Northern Germany lends itself to the creation of hydrogen storage infrastructure for several reasons: Firstly, due to the proximity of onshore and offshore wind farms as well as future centers of industrial hydrogen use. In addition, the region holds 80 percent of Europe’s salt cavern storage capacity. And there are already a large number of long-distance gas pipelines that can be repurposed to convey hydrogen. This also explains why the installation of the European Hydrogen Backbone, the EU’s planned long-distance hydrogen pipeline, will kick off in northwestern Germany. The first cavern in SaltHy, which stands for Storage Alignment with Load and Transport of Hydrogen, is due to be linked to this network by a connecting pipeline.

Hydrogen for the steel and chemicals industries

In Harsefeld, the first cavern is expected to be up and running between 2030 and 2032. The decision about the construction of the second cavern will be taken by the company in 2028 and will depend on how the H2 market has developed by that point. The second facility could then become operational in 2034. Each cavern is designed to contain up to 7,500 metric tons of hydrogen. “That would, for example, cover the needs of a regional steel plant that requires 140 metric tons of hydrogen a day for approximately two months,” explains Assmann.

The H2 gas will be treated at the Harsefeld site in an overground facility before being stored below the surface. The storage pressure will be over 200 bar, depending on the quantity. The pressure in the transportation pipeline will, nevertheless, be lower at a maximum of just over 80 bar. The gas will therefore be compressed and cooled in the compressor station prior to storage. When required, the hydrogen can be removed, processed and fed into the grid for onward supply.

A feasibility study carried out by Storengy Deutschland in 2022 came to a positive conclusion, as did a market survey of companies in March this year. “Many of the announced H2 projects for which a connection to a hydrogen storage facility will be relevant are at an advanced stage and are situated in northern Germany,” says the company, which is reassured of the need for new subterranean hydrogen reservoirs in Germany.

Mapping work and preparations for the approvals process are currently underway in Harsefeld.

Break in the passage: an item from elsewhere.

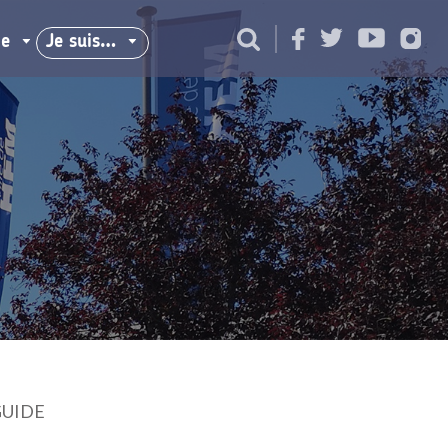
ie
Je suis…
UIDE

Underground storage facilities are subject to mining law and must be signed off by the relevant regional authorities. The planning, approval, construction and operation of such facilities are a complex matter, explains Assmann, a process engineer who has worked in the energy sector for over 30 years. The cost and effort involved should therefore not be underestimated. Storengy hopes to submit initial documents before the end of this year.

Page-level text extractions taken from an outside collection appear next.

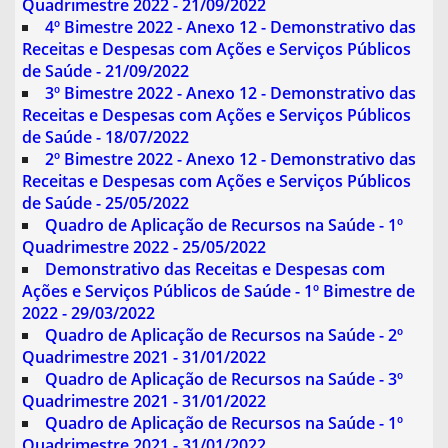
Quadrimestre 2022 - 21/09/2022
4º Bimestre 2022 - Anexo 12 - Demonstrativo das
Receitas e Despesas com Ações e Serviços Públicos
de Saúde - 21/09/2022
3º Bimestre 2022 - Anexo 12 - Demonstrativo das
Receitas e Despesas com Ações e Serviços Públicos
de Saúde - 18/07/2022
2º Bimestre 2022 - Anexo 12 - Demonstrativo das
Receitas e Despesas com Ações e Serviços Públicos
de Saúde - 25/05/2022
Quadro de Aplicação de Recursos na Saúde - 1º
Quadrimestre 2022 - 25/05/2022
Demonstrativo das Receitas e Despesas com
Ações e Serviços Públicos de Saúde - 1º Bimestre de
2022 - 29/03/2022
Quadro de Aplicação de Recursos na Saúde - 2º
Quadrimestre 2021 - 31/01/2022
Quadro de Aplicação de Recursos na Saúde - 3º
Quadrimestre 2021 - 31/01/2022
Quadro de Aplicação de Recursos na Saúde - 1º
Quadrimestre 2021 - 31/01/2022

The investment decision on the underground part of the reservoir is expected at the beginning of next year. In view of the long time line for the project, investment will be phased over several stages in order to reduce the risk. If the company goes ahead, it will be spending upfront so it can cover the demand for hydrogen storage that emerged from the market survey.

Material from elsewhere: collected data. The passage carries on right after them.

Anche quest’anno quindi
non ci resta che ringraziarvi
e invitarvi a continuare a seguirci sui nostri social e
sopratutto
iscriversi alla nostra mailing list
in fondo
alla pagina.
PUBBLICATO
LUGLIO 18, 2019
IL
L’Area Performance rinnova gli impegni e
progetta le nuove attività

H2 reservoirs relieve power grid

Construction work could begin in 2026 with the drilling of the first boreholes, says Assmann. The process of debrining a salt cavern, i.e., flushing out the salt with water, takes three to five years depending on its size. Similar to the method used to build natural gas storage reservoirs, here, the intention is to create a roughly cylindrical void that is around 200 meters (650 feet) in height and approximately 60 to 70 meters (195 to 230 feet) in diameter. Thanks to high injection and withdrawal rates, the caverns would also help relieve the strain on the power grid.

Located in the area around Harsefeld and in the Hamburg metropolitan region are large industrial companies that will need considerable amounts of hydrogen in future to defossilize their production processes. This will be the case for both the metalworking industry and the chemicals sector. The Dow factory situated around 20 kilometers (12 miles) from Stade is a case in point. As a cooperation partner, the global corporation, which operates one of the biggest production facilities for chlorine chemicals in Europe on the lower reaches of the river Elbe, will process the salt resulting from debrining the cavern.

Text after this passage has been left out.